* **Data section**

━━━━━━━━━━━━━━━━

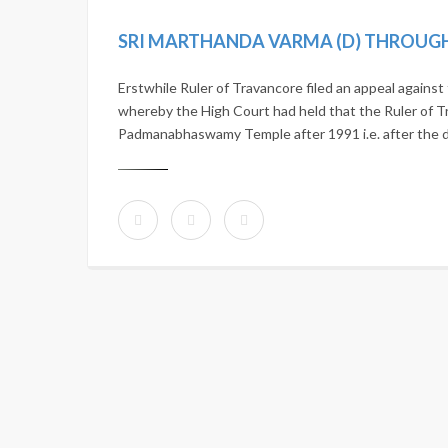
Erstwhile Ruler of Travancore filed an appeal agains
whereby the High Court had held that the Ruler of Tr
Padmanabhaswamy Temple after 1991 i.e. after the de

━━━━━━━━━━━━━━━━

* **Requirement**
Word for word, reproduce the material above and omit each image.

* **Exercise result**
Erstwhile Ruler of Travancore filed an appeal agains
whereby the High Court had held that the Ruler of Tr
Padmanabhaswamy Temple after 1991 i.e. after the de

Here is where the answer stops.